I was profoundly saddened to learn just this morning of the death of Melissa Wei-Tsing Inouye. I first met her a number of years ago at a small discussion-retreat in a cabin above Salt Lake City. I puzzled throughout much of that day over who this diminutive, bald, very bright Asian Latter-day Saint woman might be — but I soon began to find out. The Maxwell Institute’s tribute (“In Memoriam: Melissa Wei-Tsing Inouye”) and Peggy Fletcher Stack’s article in the Salt Lake Tribune (“Courageous LDS scholar whose life and writings exemplified — and expounded on — earthly struggles dies at 44: Aug. 13, 1979 — April 23, 2024: Melissa Inouye, the bald, marathon-running, mother of four, shined a light on global religions and cherished faith communities that gave her strength”) may provide you with at least some faint sense of Melissa. As will the 2020 Easter message (“Christ and the Work of Suffering”) that she wrote for Interpreter: A Journal of Latter-day Saint Faith and Scholarship.
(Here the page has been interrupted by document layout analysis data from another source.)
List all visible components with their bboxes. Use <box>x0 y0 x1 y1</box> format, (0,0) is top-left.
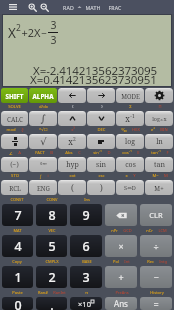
staticText: Int <box>124 259 130 264</box>
staticText: hyp <box>66 160 79 170</box>
staticText: RanInt <box>53 290 66 295</box>
button[interactable]: . <box>36 297 67 310</box>
staticText: sin <box>96 160 106 170</box>
button[interactable]: tan <box>145 157 173 172</box>
button[interactable]: 8 <box>36 204 67 226</box>
button[interactable]: Right <box>87 88 115 103</box>
staticText: 3 <box>82 269 90 286</box>
staticText: Ans <box>114 298 128 309</box>
button[interactable]: Zoom in <box>26 0 38 14</box>
staticText: 5 <box>48 238 56 255</box>
staticText: VEC <box>48 228 56 233</box>
staticText: MODE <box>121 92 140 100</box>
staticText: -1 <box>130 113 135 120</box>
staticText: Intg <box>159 259 167 264</box>
staticText: X=0.4142135623730951 <box>30 72 157 86</box>
staticText: M− <box>152 173 159 179</box>
button[interactable]: log <box>145 111 173 126</box>
button[interactable]: FRAC <box>108 4 122 11</box>
button[interactable]: RAD <box>63 4 74 11</box>
button[interactable]: = <box>140 297 172 310</box>
button[interactable]: ALPHA <box>29 88 57 103</box>
button[interactable]: CALC <box>1 111 28 126</box>
staticText: tan⁻¹ <box>151 150 161 156</box>
staticText: nPr <box>111 228 118 233</box>
button[interactable]: 9 <box>70 204 102 226</box>
staticText: log <box>125 137 135 147</box>
button[interactable]: hyp <box>58 157 86 172</box>
button[interactable]: 5 <box>36 235 67 257</box>
button[interactable]: MODE <box>116 88 144 103</box>
button[interactable]: − <box>140 266 172 288</box>
button[interactable]: S⇔D <box>116 180 144 195</box>
staticText: CMPLX <box>45 259 59 264</box>
button[interactable]: ( <box>58 180 86 195</box>
button[interactable]: x <box>116 111 144 126</box>
button[interactable]: Up <box>58 111 86 126</box>
button[interactable]: log <box>116 134 144 149</box>
staticText: ∫ <box>40 113 46 125</box>
button[interactable]: Angle unit <box>77 5 82 9</box>
button[interactable]: ENG <box>29 180 57 195</box>
button[interactable]: (−) <box>1 157 28 172</box>
staticText: BIN <box>160 127 168 133</box>
staticText: HEX <box>132 127 140 133</box>
staticText: FACT <box>35 150 45 156</box>
staticText: ( <box>71 182 74 193</box>
button[interactable]: ) <box>87 180 115 195</box>
staticText: ( <box>72 104 74 110</box>
button[interactable]: √ <box>29 134 57 149</box>
staticText: Ran# <box>38 290 48 295</box>
button[interactable]: ×10 <box>70 297 102 310</box>
staticText: E <box>137 150 140 156</box>
button[interactable]: 6 <box>70 235 102 257</box>
button[interactable]: ∫ <box>29 111 57 126</box>
button[interactable]: Left <box>58 88 86 103</box>
staticText: 9 <box>82 207 90 224</box>
button[interactable]: ln <box>145 134 173 149</box>
button[interactable]: x <box>58 134 86 149</box>
button[interactable] <box>1 134 28 149</box>
button[interactable]: 7 <box>2 204 33 226</box>
button[interactable]: CLR <box>140 204 172 226</box>
staticText: ∠ <box>9 151 13 156</box>
staticText: a <box>160 117 163 122</box>
button[interactable]: 4 <box>2 235 33 257</box>
button[interactable]: ÷ <box>140 235 172 257</box>
button[interactable]: 0 <box>2 297 33 310</box>
button[interactable]: Down <box>87 111 115 126</box>
button[interactable]: °’” <box>29 157 57 172</box>
staticText: ×10 <box>78 299 91 309</box>
button[interactable]: 1 <box>2 266 33 288</box>
staticText: Abs <box>65 150 73 156</box>
staticText: x <box>125 173 128 179</box>
staticText: + <box>118 271 124 283</box>
button[interactable]: M+ <box>145 180 173 195</box>
staticText: × <box>118 240 124 252</box>
button[interactable]: cos <box>116 157 144 172</box>
staticText: SHIFT <box>5 92 24 100</box>
button[interactable]: sin <box>87 157 115 172</box>
button[interactable]: SHIFT <box>1 88 28 103</box>
button[interactable]: RCL <box>1 180 28 195</box>
button[interactable]: Zoom out <box>38 0 50 14</box>
button[interactable]: Delete <box>105 204 137 226</box>
button[interactable]: Settings <box>145 88 173 103</box>
staticText: ∫ <box>39 174 42 179</box>
button[interactable] <box>87 134 115 149</box>
staticText: = <box>153 298 159 310</box>
button[interactable]: × <box>105 235 137 257</box>
staticText: +2X <box>21 25 41 40</box>
button[interactable]: + <box>105 266 137 288</box>
button[interactable]: 2 <box>36 266 67 288</box>
staticText: x³ <box>71 127 75 133</box>
staticText: Ins <box>84 197 90 202</box>
staticText: 0 <box>14 297 22 310</box>
staticText: STO <box>11 173 19 179</box>
button[interactable]: MATH <box>85 4 101 11</box>
button[interactable]: Ans <box>105 297 137 310</box>
staticText: tan <box>154 160 165 170</box>
button[interactable]: Menu <box>0 0 26 14</box>
button[interactable]: 3 <box>70 266 102 288</box>
staticText: F <box>166 150 169 156</box>
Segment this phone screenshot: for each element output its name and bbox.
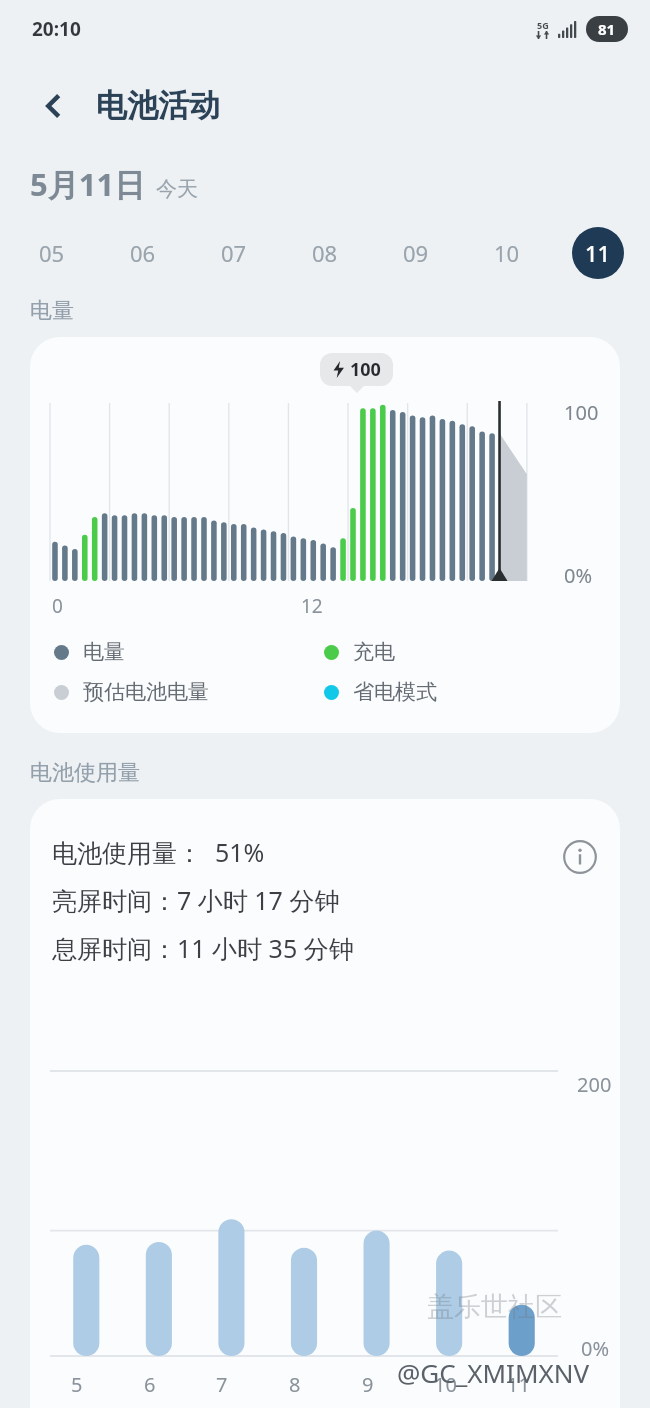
staticText: 20:10 — [32, 16, 81, 42]
staticText: 预估电池电量 — [83, 679, 209, 705]
staticText: 08 — [312, 238, 338, 268]
staticText: 电池活动 — [96, 86, 220, 125]
staticText: 07 — [221, 238, 247, 268]
staticText: 0% — [564, 562, 593, 589]
button[interactable]: 09 — [390, 227, 442, 279]
staticText: 0% — [581, 1335, 610, 1362]
staticText: 8 — [289, 1371, 319, 1398]
staticText: 电池使用量 — [30, 759, 140, 787]
staticText: 电量 — [83, 639, 125, 665]
staticText: 6 — [144, 1371, 174, 1398]
button[interactable]: Back — [26, 78, 82, 134]
staticText: 11 — [507, 1371, 537, 1398]
staticText: 充电 — [353, 639, 395, 665]
staticText: 电池使用量： 51% — [52, 835, 265, 869]
staticText: 10 — [494, 238, 520, 268]
staticText: @GC_XMIMXNV — [397, 1355, 590, 1390]
staticText: 100 — [564, 399, 599, 426]
button[interactable]: 08 — [299, 227, 351, 279]
staticText: 200 — [577, 1071, 612, 1098]
staticText: 10 — [434, 1371, 464, 1398]
staticText: 今天 — [156, 176, 198, 202]
button[interactable]: 07 — [208, 227, 260, 279]
staticText: 5 — [71, 1371, 101, 1398]
staticText: 7 — [216, 1371, 246, 1398]
staticText: 11 — [585, 238, 611, 268]
button[interactable]: 10 — [481, 227, 533, 279]
staticText: 81 — [598, 19, 616, 39]
staticText: 盖乐世社区 — [427, 1290, 562, 1324]
staticText: 电量 — [30, 297, 74, 325]
button[interactable]: 100 — [30, 337, 620, 733]
staticText: 100 — [350, 357, 381, 382]
staticText: 亮屏时间：7 小时 17 分钟 — [52, 883, 340, 917]
staticText: 05 — [39, 238, 65, 268]
staticText: 9 — [362, 1371, 392, 1398]
staticText: 06 — [130, 238, 156, 268]
button[interactable]: 11 — [572, 227, 624, 279]
staticText: 0 — [52, 593, 63, 619]
button[interactable]: 05 — [26, 227, 78, 279]
staticText: 省电模式 — [353, 679, 437, 705]
staticText: 5月11日 — [30, 163, 146, 205]
button[interactable]: Info — [558, 835, 602, 879]
staticText: 息屏时间：11 小时 35 分钟 — [52, 931, 354, 965]
staticText: 12 — [301, 593, 323, 619]
staticText: 09 — [403, 238, 429, 268]
staticText: 5G — [537, 19, 549, 31]
button[interactable]: 06 — [117, 227, 169, 279]
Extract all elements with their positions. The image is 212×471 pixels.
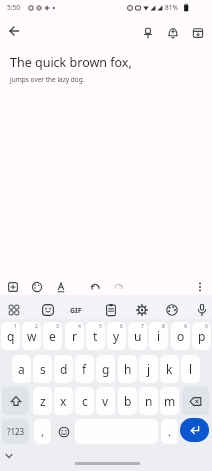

Gone so soon! With many, many others, I mourn her passing. I regret the deep and lasting sorrow that it brings to her husband, her children, and her family. I lament the loss of what she might yet have contributed to the Kingdom and to her fellow Latter-day Saints. The loss is both profound and acute. But I rejoice that she is free of pain and suffering, and I have as much confidence as any human can have in another, that she has gone on to the peace and joy of the Lord. I pray that the Spirit will bring comfort to all those who feel her loss, and that, as Jews often say, her memory will be a blessing.
That is sad news. I bumped into her leaving a Salt Lake City bookstore, but i didn’t have the chance to introduce myself.
She was (and will always be) a beautiful thinker.